Bodenoffensive 2.0

Den israelischen Luftangriffen auf Raketenstellungen und Depots der Hamas im Gazastreifen wird bald eine Bodenoffensive folgen, sind sich Experten sicher. Nach fünf Tagen Bombardement dürfte sie unmittelbar bevorstehen. Fachleute des Strategie-Portals „Stratfor“ haben in ihrer Analyse „Considering an Israeli Ground Assault in Gaza“ die israelische Bodenoffensive von 2008/2009 unter die Lupe genommen und potenzielle Brennpunkte für eine Neuauflage aufgezeigt.

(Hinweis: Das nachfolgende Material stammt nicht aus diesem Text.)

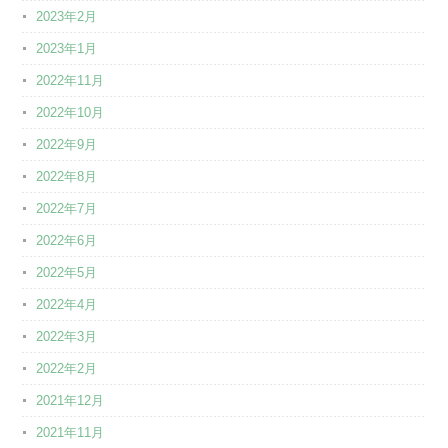
2023年2月
2023年1月
2022年11月
2022年10月
2022年9月
2022年8月
2022年7月
2022年6月
2022年5月
2022年4月
2022年3月
2022年2月
2021年12月
2021年11月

Im Rahmen der „Operation Gegossenes Blei“ hatte Israel im Dezember 2008 mit Luftangriffen auf den Gazastreifen begonnen, um Raketenstellungen und Depots der Hamas zu zerstören. Nach sieben Tagen Bombardement gingen die israelischen Streitkräfte dann zu einer Bodenoperation über, um mit Panzern, Infanterie, Artillerie und Kampfhubschraubern Hamas-Fabrikationsstätten und Tunnel zu zerstören. Zuvor hatte sie der Hamas ein 48-stündiges Ultimatum gestellt, aber bereits nach 24 Stunden angegriffen, was die Hamas völlig überraschte.

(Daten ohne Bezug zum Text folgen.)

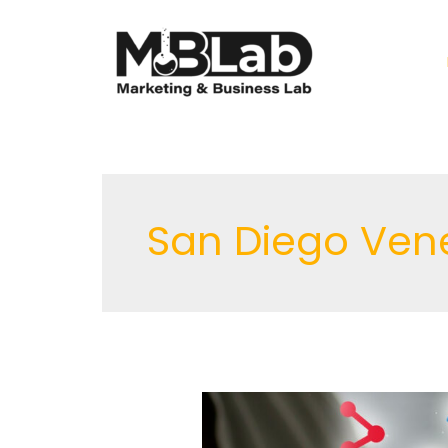
Ir
al
contenido
San Diego Ven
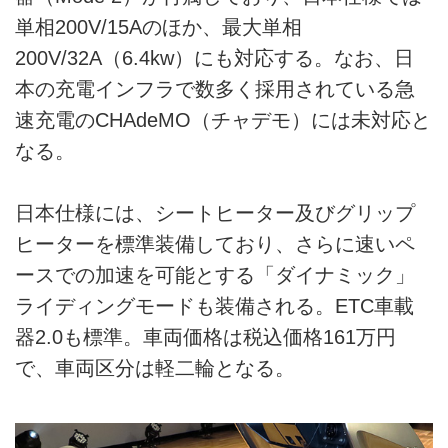
単相200V/15Aのほか、最大単相
200V/32A（6.4kw）にも対応する。なお、日
本の充電インフラで数多く採用されている急
速充電のCHAdeMO（チャデモ）には未対応と
なる。
日本仕様には、シートヒーター及びグリップ
ヒーターを標準装備しており、さらに速いペ
ースでの加速を可能とする「ダイナミック」
ライディングモードも装備される。ETC車載
器2.0も標準。車両価格は税込価格161万円
で、車両区分は軽二輪となる。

Operation „Gegossenes Blei“ 2008/2009

Die Operation Gegossenes Blei bestand aus zwei Teilen: Einer ersten, sieben Tage dauernden Phase von Luftschlägen, die Ende Dezember 2008 begannen und einer zweiten Phase von Bodenoperationen, die ab Anfang Januar 2009 rund drei Wochen dauerte. Während der Luftangriffe zog Israel mehr als 20.000 Soldaten mit Panzern, gepanzerten Fahrzeugen und Artillerie in Bereitstellungsräumen am Gazastreifen zusammen.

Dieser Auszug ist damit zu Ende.